Parents may be in for a shock this tax season. A lot of the tax breaks parents could get for children went up during the pandemic, but now they’re going back down. That could mean a much smaller refund.
CHILD TAX CREDIT
Before the pandemic: $2,000 for each child 17 years old and younger (subject to some limitations such as income).
During the pandemic: $3,000 for each child 6-17 and $3,600 for each child under 6 (also subject to limitations).
Now, it is reverting back to the way it was pre-pandemic to the $2,000 level.
DEPENDENT CARE CREDIT
Last year, you could get as much as $8,000 for daycare.
Now, the maximum is $2,100.
“You could be in for a significant refund shock,” said Mark Steber of Jackson Hewitt.
He reminds you this could be even more jarring because these aren’t tax deductions, these are tax credits.
“Deductions reduce taxable income. The holy grail, on the other hand of tax benefits, are tax credits.
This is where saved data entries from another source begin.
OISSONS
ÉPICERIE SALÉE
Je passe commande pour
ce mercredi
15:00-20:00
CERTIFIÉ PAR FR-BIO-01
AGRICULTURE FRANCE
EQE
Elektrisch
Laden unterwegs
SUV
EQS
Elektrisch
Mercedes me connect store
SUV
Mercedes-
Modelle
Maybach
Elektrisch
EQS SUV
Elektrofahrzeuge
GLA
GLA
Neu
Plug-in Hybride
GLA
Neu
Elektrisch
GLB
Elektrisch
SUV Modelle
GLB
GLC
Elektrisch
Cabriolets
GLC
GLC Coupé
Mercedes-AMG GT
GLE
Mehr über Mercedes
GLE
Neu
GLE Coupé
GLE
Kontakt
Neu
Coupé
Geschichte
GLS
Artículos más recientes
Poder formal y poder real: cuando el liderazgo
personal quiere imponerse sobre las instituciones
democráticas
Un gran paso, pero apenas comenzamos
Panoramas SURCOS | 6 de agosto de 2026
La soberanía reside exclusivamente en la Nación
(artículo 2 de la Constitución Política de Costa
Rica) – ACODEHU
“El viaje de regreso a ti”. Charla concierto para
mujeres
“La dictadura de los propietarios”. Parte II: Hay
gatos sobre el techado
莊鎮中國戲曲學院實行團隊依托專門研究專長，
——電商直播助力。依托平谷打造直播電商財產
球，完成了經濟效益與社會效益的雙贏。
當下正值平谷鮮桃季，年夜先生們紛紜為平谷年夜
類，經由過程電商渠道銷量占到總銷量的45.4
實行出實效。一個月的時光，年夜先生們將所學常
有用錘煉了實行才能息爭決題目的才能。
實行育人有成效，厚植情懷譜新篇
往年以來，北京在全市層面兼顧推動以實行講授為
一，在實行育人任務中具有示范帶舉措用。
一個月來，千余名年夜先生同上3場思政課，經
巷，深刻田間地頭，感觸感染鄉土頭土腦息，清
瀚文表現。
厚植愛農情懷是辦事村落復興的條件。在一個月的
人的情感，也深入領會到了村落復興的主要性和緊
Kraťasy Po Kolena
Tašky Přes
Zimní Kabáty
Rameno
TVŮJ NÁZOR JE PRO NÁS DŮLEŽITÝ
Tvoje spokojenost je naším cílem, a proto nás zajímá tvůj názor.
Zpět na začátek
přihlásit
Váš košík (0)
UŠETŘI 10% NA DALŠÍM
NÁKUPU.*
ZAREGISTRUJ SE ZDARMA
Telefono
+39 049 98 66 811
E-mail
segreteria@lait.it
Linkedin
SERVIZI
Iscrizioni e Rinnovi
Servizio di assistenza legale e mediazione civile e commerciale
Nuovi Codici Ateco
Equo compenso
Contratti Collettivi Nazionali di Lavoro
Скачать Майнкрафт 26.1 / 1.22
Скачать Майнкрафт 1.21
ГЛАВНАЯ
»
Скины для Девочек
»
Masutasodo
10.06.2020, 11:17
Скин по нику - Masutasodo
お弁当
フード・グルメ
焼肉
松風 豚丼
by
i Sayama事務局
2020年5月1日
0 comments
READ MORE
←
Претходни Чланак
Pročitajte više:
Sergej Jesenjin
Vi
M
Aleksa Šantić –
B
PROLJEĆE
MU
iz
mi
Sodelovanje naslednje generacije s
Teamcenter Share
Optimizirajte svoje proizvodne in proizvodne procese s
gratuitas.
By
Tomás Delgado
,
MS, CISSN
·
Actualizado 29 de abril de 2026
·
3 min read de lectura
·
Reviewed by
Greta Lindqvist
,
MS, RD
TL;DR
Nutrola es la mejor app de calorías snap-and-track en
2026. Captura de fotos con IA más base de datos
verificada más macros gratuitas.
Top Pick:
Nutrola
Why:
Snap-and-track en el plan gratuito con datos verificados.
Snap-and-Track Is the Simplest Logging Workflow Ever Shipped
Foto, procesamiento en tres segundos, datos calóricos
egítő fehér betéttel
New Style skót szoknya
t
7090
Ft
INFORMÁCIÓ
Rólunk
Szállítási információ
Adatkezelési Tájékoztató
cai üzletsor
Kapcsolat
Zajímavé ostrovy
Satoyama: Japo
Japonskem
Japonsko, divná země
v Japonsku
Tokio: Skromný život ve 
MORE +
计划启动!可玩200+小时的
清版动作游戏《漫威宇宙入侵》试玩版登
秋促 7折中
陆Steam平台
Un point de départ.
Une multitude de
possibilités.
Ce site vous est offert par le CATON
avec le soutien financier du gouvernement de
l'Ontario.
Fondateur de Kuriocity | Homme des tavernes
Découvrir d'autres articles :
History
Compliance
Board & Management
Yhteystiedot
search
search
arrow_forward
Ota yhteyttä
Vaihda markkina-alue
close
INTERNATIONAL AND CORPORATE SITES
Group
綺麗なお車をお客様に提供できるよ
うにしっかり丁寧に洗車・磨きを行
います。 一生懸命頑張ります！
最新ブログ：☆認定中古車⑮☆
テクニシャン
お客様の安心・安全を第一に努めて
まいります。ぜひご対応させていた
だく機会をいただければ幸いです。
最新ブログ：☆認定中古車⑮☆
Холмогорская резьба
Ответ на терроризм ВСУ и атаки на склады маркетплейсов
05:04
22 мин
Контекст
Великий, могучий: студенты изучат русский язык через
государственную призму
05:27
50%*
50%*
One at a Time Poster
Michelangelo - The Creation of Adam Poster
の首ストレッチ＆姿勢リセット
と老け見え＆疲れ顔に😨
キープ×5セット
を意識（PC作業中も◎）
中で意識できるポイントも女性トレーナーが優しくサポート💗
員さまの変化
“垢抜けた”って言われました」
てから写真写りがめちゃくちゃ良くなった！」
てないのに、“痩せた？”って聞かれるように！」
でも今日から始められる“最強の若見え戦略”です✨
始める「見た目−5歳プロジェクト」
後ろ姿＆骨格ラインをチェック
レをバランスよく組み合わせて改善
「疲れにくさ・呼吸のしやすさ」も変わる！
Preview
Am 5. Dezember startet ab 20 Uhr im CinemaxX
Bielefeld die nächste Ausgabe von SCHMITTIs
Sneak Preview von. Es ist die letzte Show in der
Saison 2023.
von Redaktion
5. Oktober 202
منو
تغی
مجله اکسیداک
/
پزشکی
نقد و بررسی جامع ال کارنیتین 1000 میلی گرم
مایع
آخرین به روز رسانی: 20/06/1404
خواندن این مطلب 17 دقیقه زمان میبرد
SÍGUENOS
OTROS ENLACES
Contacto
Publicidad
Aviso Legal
They are a dollar-for-dollar benefit on your tax return. A $1,000 credit is worth $1,000,” Steber said.
Mallory Renegar and her husband had a daughter during the pandemic, Magnolia Louise Renegar. “She is exciting and the light of our lives, but the hardest thing we’ve ever done,” she told Action 9′s Jason Stoogenke. “My child picks up every sickness known to man apparently, and doctor bills are expensive. So, my husband and I were really banking on that tax credit to offset some of our doctor bills.”
Renegar isn’t just a parent, she works for the Iredell County Partnership for Young Children, a nonprofit Smart Start affiliate and resource for parents.
She’s helping other families navigate the tax changes as well. “They’re really going to struggle this year once the tax rolls around and they find out, or they receive that check and it’s a lot, significantly a lot less than what they initially thought it would be,” she said.
Stoogenke offers this advice:
- You may want a tax pro to help.
- Remember not to claim these tax credits as income. You don’t have to pay taxes on them.
- Since they are going down, look for other deductions or credits you qualify for.
- Make sure you know who qualifies for the tax credits. In most families, it’s obvious (mom and dad), but it can get tricky in divorced families or if the grandparents take care of the kids. (See below.)
Who qualifies for the child tax credit?
- Relationship Test: Your qualifying child must be your son, daughter, stepchild, adopted child, eligible foster child, grandchild, great-grandchild, sibling/half-sibling/stepsibling, nephew, or niece.
- Residency Test: Your qualifying child must have the same main home as you for more than half the year.
- Support Test: The qualifying child must not provide more than half his/her own credit.